Pawpaws (Asimina triloba) are a fruit native to North America, primarily found in the eastern United States. They are often referred to as the 'American tropical fruit' due to their custard-like texture and sweet, tropical flavor, which resembles a mix of banana, mango, and melon. Pawpaws are rich in essential nutrients, including vitamin C, magnesium, potassium, and dietary fiber. Low in fat yet high in natural sugars, pawpaws provide a quick energy source and are celebrated for their unique flavor and aroma, commonly used in desserts, smoothies, or eaten fresh. They are also a sustainable food source, as pawpaw trees are hardy and require minimal intervention to grow in the right conditions.
Store ripe pawpaws in the refrigerator for up to a week. Unripe pawpaws can be left at room temperature to ripen, away from direct sunlight.

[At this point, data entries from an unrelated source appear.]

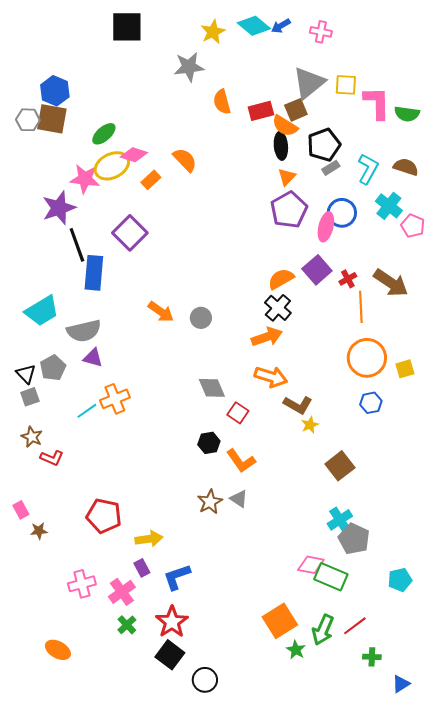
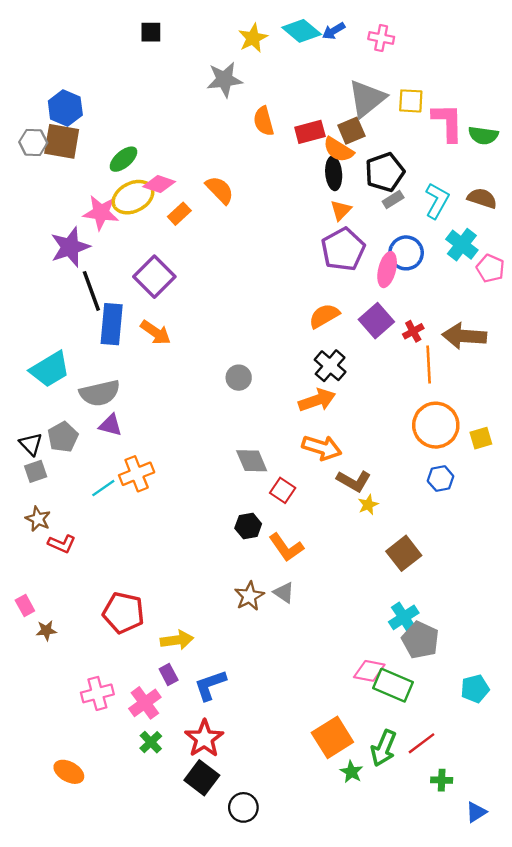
black square: (127, 27) -> (151, 32), size x0.6
orange semicircle: (281, 279) -> (324, 316), moved
brown arrow: (391, 283) -> (464, 336), turned 150
orange arrow: (161, 312) -> (156, 332), moved

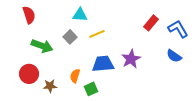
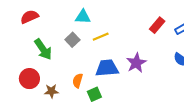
red semicircle: (29, 15) -> (29, 17), turned -96
green arrow: (42, 46) -> (43, 49), turned 35

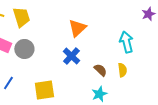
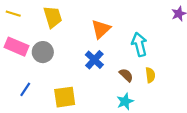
yellow trapezoid: (21, 17) -> (53, 17), moved
cyan arrow: (126, 42) -> (139, 44), moved

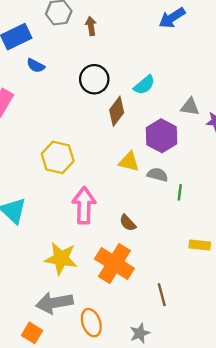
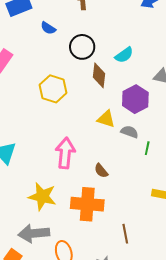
blue semicircle: (36, 66) -> (48, 28), moved
brown diamond: (117, 111) -> (99, 75), turned -35
yellow hexagon: (58, 157) -> (53, 89), moved
orange cross: (114, 264) -> (87, 204), turned -32

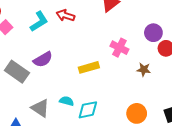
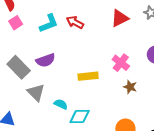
brown star: (144, 70) -> (130, 87), moved
gray triangle: (40, 108) -> (36, 92), moved

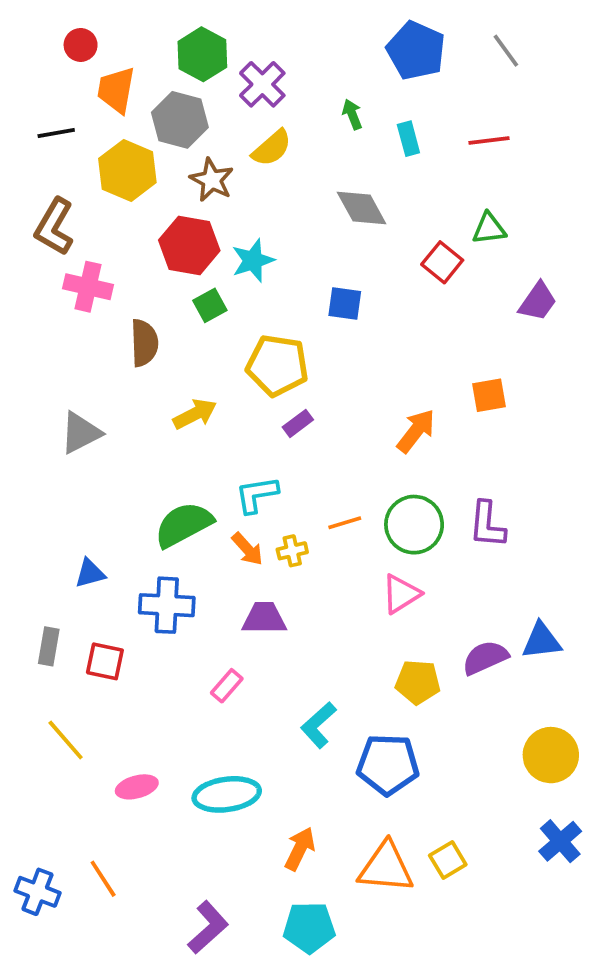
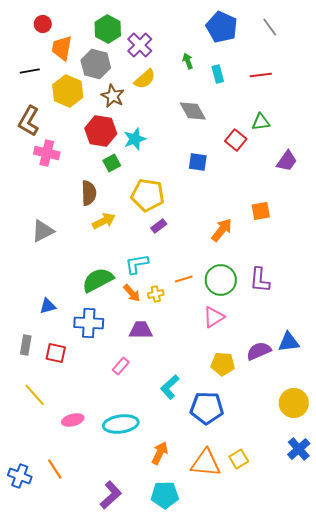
blue square: (345, 304) -> (198, 162), moved
brown semicircle: (144, 343) -> (89, 193), moved

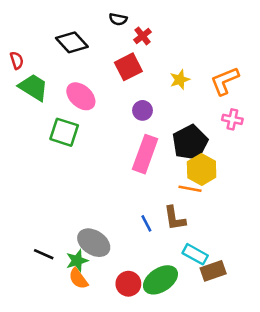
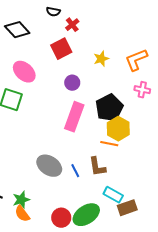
gray ellipse: (94, 243) -> (49, 166), moved

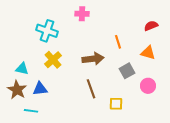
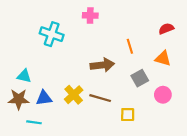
yellow cross: (53, 60) -> (74, 95), moved
brown line: (91, 89) -> (100, 98), turned -54
brown star: (17, 90) -> (19, 99), turned -30

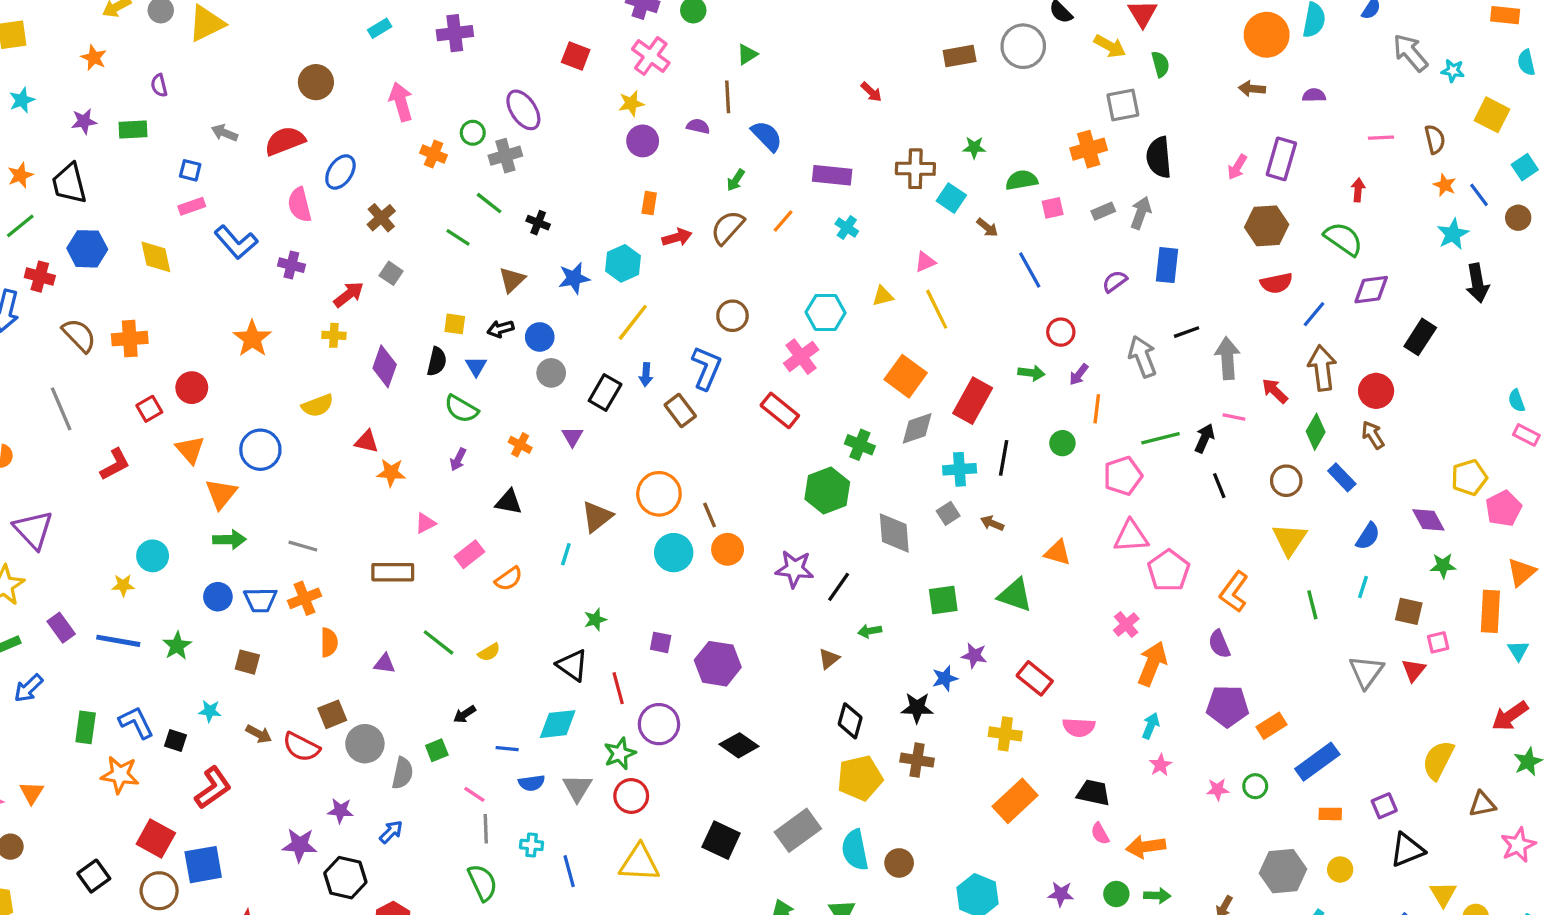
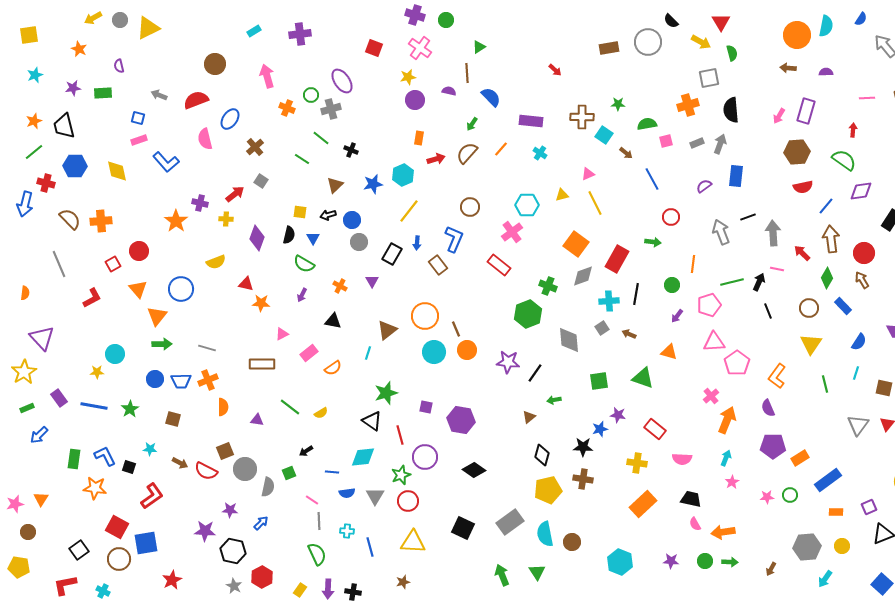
purple cross: (291, 265) -> (200, 203), moved
purple arrow: (1079, 375) -> (677, 316), moved
green star: (595, 620) -> (386, 393), size x1.6

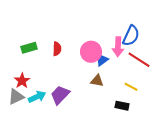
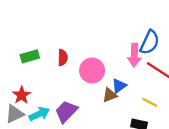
pink circle: (91, 52) -> (92, 70), moved
blue triangle: (102, 60) -> (119, 86), moved
brown triangle: (97, 81) -> (110, 95), turned -32

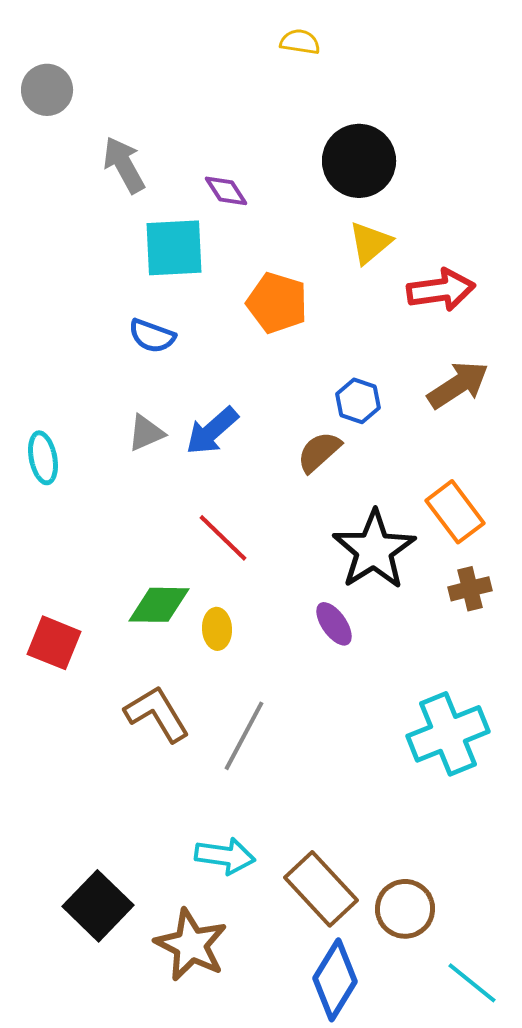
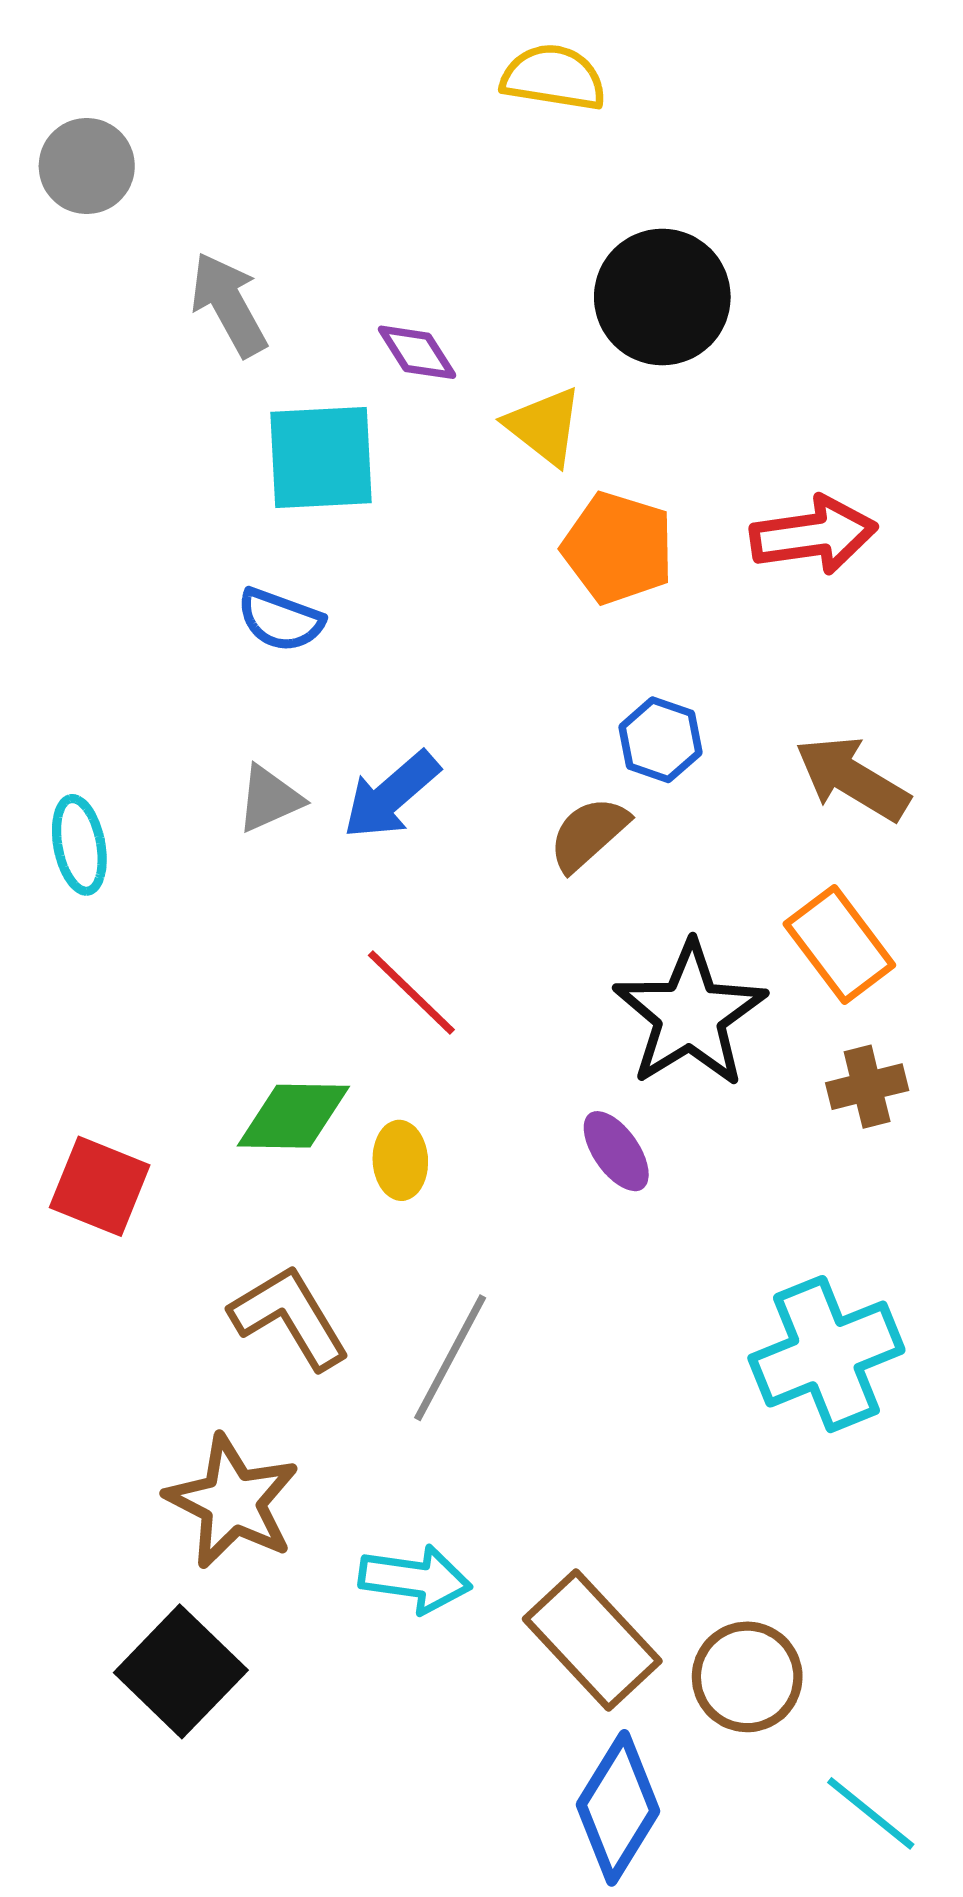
yellow semicircle: (300, 42) -> (553, 77), size x1.4
yellow triangle: (370, 243) -> (544, 426), moved, turned -42
orange pentagon: (277, 303) -> (618, 548), moved
brown arrow: (458, 385) -> (852, 779), moved, turned -116
brown star: (191, 945) -> (232, 1502), moved

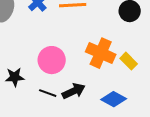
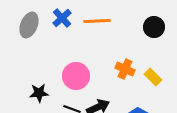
orange cross: (101, 53) -> (125, 69), size x0.7

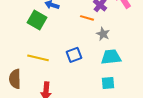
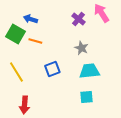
orange line: (87, 18) -> (35, 41), moved
yellow line: (38, 58) -> (16, 72), turned 45

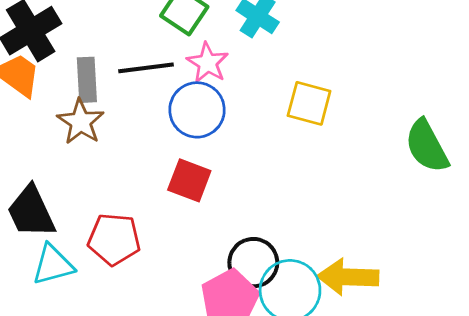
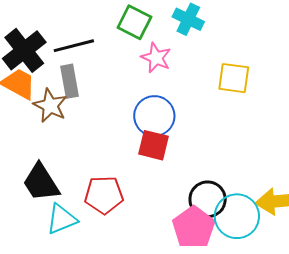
black line: (146, 68) -> (74, 46), moved
blue circle: (197, 110) -> (154, 116), moved
brown star: (81, 122) -> (50, 106), moved

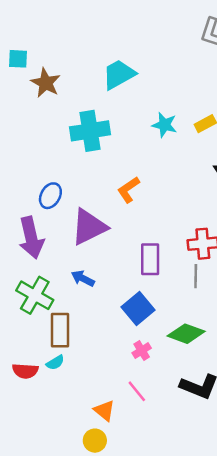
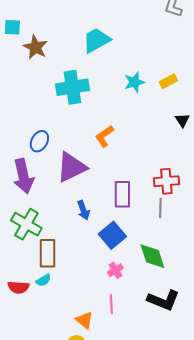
cyan star: (164, 125) -> (134, 82), turned -30
blue arrow: (83, 278) -> (83, 210), moved, turned -138
green diamond: (186, 334) -> (152, 256), turned 52
pink line: (137, 391) -> (111, 304), turned 36

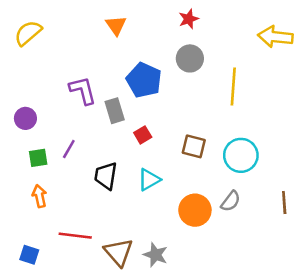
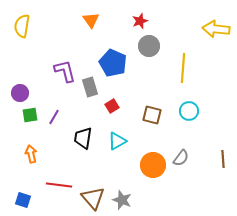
red star: (189, 19) -> (140, 21), moved
yellow semicircle: (28, 33) -> (22, 26), turned -40
cyan circle: (241, 155) -> (189, 111), moved, size x0.7
green square: (38, 158) -> (30, 115), moved

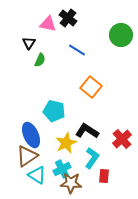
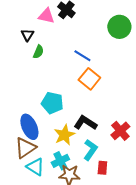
blue line: (77, 50) -> (82, 56), moved

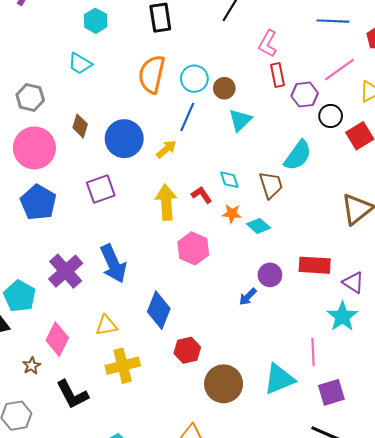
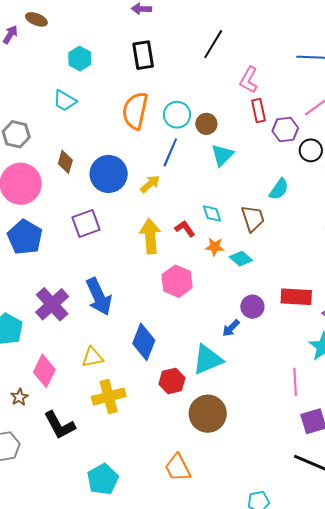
cyan semicircle: (298, 155) -> (279, 189), size x0.7
cyan triangle: (279, 379) -> (208, 360), moved

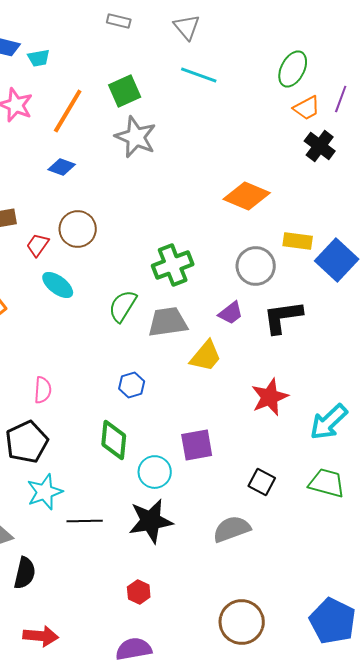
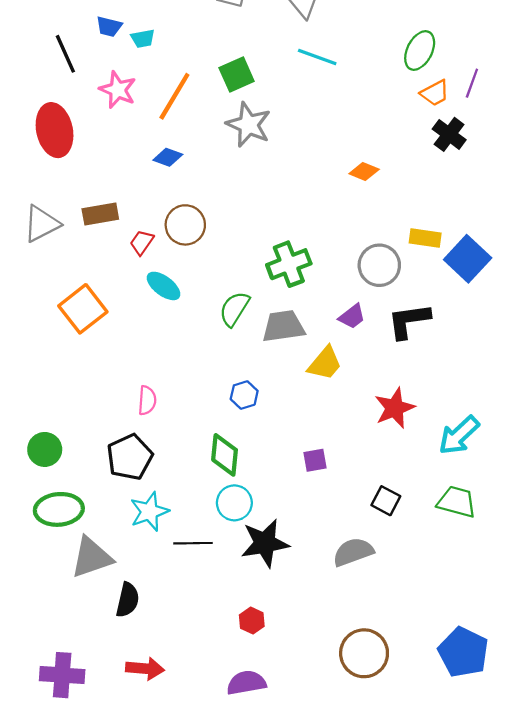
orange diamond: (247, 196) -> (364, 171), moved, size x0.6
purple square: (197, 445) -> (315, 460), size x0.7
cyan circle: (155, 472) -> (234, 503), moved

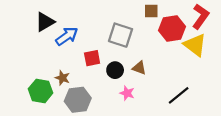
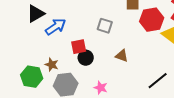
gray square: (121, 35) -> (105, 26), size x0.7
black circle: (115, 70) -> (86, 58), moved
pink star: (127, 93) -> (101, 88), moved

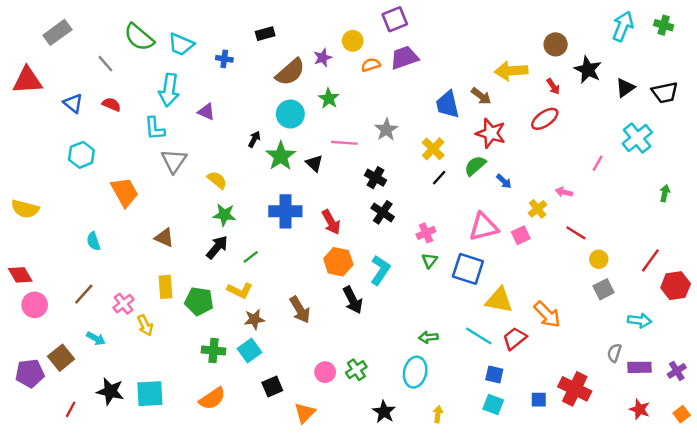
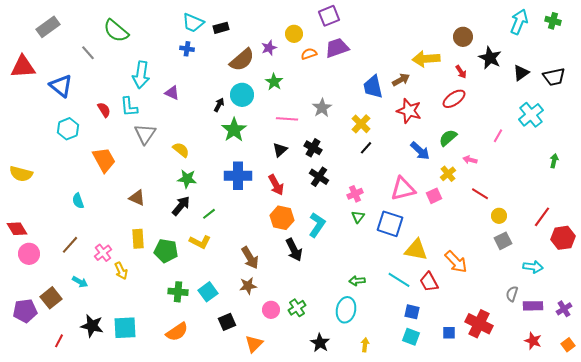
cyan trapezoid: (181, 44) -> (193, 23), moved
brown arrow: (481, 96) -> (401, 80), turned -66
blue triangle: (73, 103) -> (61, 86), size x1.4
red semicircle: (111, 104) -> (104, 110), moved, turned 35
black arrow: (254, 139) -> (219, 105), moved
black triangle: (314, 163) -> (280, 150), moved, turned 35
green semicircle: (475, 166) -> (448, 138), moved
blue arrow: (504, 181) -> (420, 151), size x1.5
brown star: (254, 319) -> (248, 286), moved
red trapezoid: (515, 338) -> (429, 282), turned -80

Paw paws are nutrient-dense fruits, providing around 80 calories per 100 grams. They are low in protein, with about 1.2 grams per serving, but high in vitamin C (up to 70% of the daily value per 100 grams) and vitamin A. They also contain potassium, magnesium, and antioxidants like carotenoids.
Paw paws may not be ideal for a strict keto or low-carb diet due to their higher natural sugar content. They contain approximately 18 grams of carbohydrates per 100 grams, most of which come from sugars. However, they can fit into a balanced diet that allows for moderate carbohydrate intake.
Paw paws are rich in antioxidants, vitamins, and minerals, which can help reduce inflammation, boost immunity, and promote healthy skin. However, some people may experience digestive upset if eaten in large quantities due to their high fiber content. Additionally, unripe paw paws or seeds can be bitter and potentially toxic if consumed in excess.
A recommended serving size of paw paw is about 1 medium fruit (approximately 150–200 grams). This provides around 120–160 calories and a good dose of vitamins A and C. Eating this amount avoids overconsumption of natural sugars while still reaping the nutritional benefits.
Paw paws are often compared to papayas due to their creamy texture and tropical flavor, but they are higher in calories and sugar. They have a softer texture compared to mangoes, and a flavor profile that's often described as a mix of banana, mango, and melon. Unlike papayas and mangoes, paw paws are native to North America and are less commonly found in regular grocery stores.
Our nutrition data comes from trusted, authoritative sources to ensure accuracy and reliability. Below are specific scientific references and authoritative sources for this food item.
Additional Authoritative Sources:
Daily value percentages based on FDA guidelines. Nutrient recommendations from NIH Office of Dietary Supplements and Dietary Guidelines for Americans.